- _Extracted records_
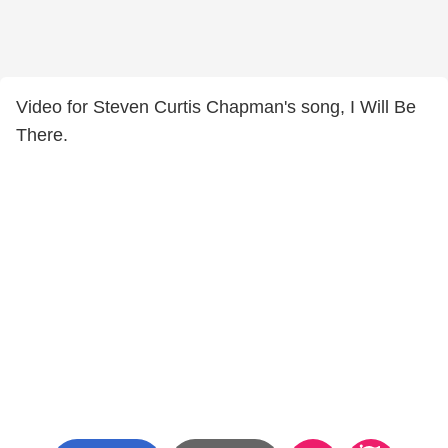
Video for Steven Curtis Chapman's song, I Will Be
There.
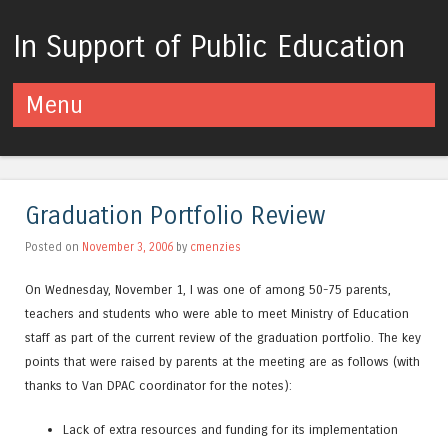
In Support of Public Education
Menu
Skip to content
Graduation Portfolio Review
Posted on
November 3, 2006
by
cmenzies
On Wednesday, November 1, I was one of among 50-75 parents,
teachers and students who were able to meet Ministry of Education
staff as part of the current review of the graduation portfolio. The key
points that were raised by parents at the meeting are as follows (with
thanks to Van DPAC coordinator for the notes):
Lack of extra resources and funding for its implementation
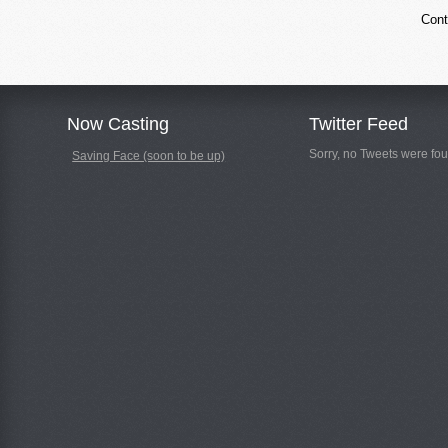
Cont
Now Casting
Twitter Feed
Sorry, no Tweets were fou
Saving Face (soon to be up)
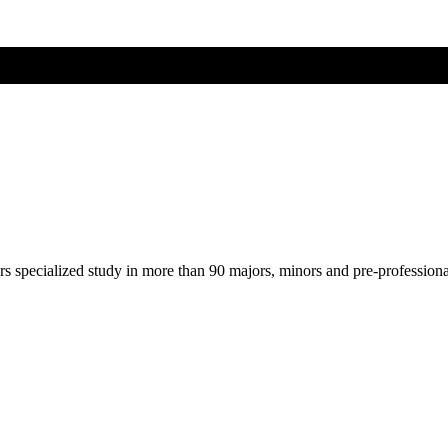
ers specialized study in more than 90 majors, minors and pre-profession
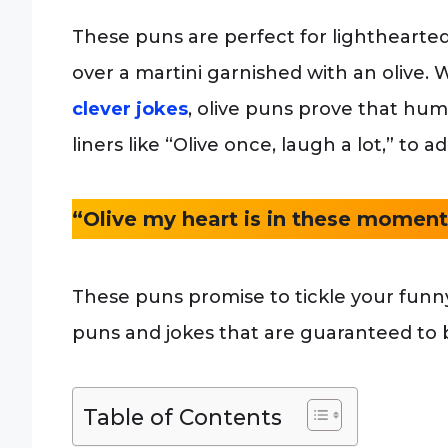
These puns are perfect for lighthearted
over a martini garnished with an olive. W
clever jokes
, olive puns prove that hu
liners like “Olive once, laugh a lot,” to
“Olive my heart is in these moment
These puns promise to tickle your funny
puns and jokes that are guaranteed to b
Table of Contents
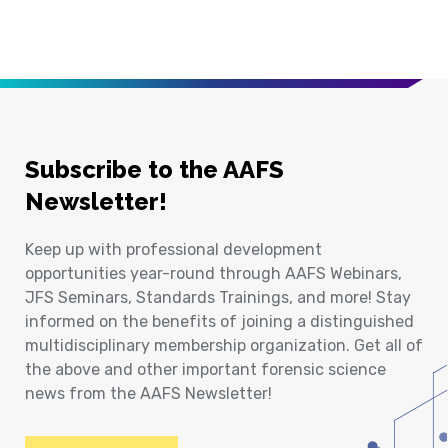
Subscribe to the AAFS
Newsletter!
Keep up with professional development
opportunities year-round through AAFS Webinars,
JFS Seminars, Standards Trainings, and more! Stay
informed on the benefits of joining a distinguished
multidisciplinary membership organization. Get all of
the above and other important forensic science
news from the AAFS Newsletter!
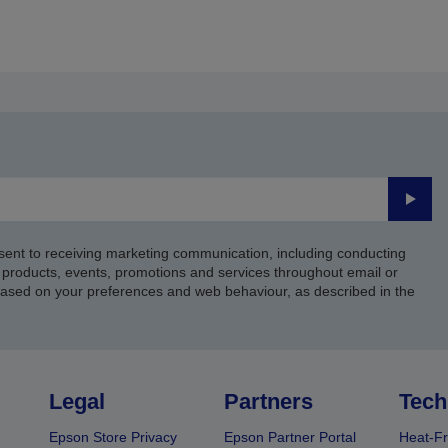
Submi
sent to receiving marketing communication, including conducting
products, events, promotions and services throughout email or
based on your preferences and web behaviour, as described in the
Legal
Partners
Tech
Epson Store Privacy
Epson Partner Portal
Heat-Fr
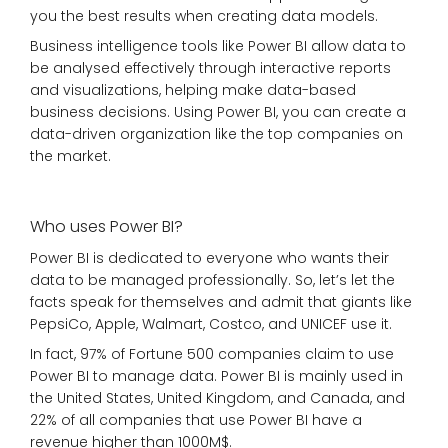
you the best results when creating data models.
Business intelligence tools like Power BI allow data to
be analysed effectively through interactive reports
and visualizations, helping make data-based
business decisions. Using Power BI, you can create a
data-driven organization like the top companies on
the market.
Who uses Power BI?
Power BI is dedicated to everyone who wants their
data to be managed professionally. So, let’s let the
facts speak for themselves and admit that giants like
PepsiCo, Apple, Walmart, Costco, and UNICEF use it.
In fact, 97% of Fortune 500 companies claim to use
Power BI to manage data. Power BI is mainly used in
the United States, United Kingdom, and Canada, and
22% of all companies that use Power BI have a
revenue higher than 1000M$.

- _WHAT THE TASK ASKS_
Nothing but the lines from the first line of the data above through the line holding "Saving Face (soon to be up)" may appear in the response, copied exactly and without pictures.

- _RESULT FOR THIS EXERCISE_
Video for Steven Curtis Chapman's song, I Will Be
There.
In Support of Public Education
Menu
Skip to content
Graduation Portfolio Review
Posted on
November 3, 2006
by
cmenzies
On Wednesday, November 1, I was one of among 50-75 parents,
teachers and students who were able to meet Ministry of Education
staff as part of the current review of the graduation portfolio. The key
points that were raised by parents at the meeting are as follows (with
thanks to Van DPAC coordinator for the notes):
Lack of extra resources and funding for its implementation
Cont
Now Casting
Twitter Feed
Sorry, no Tweets were fou
Saving Face (soon to be up)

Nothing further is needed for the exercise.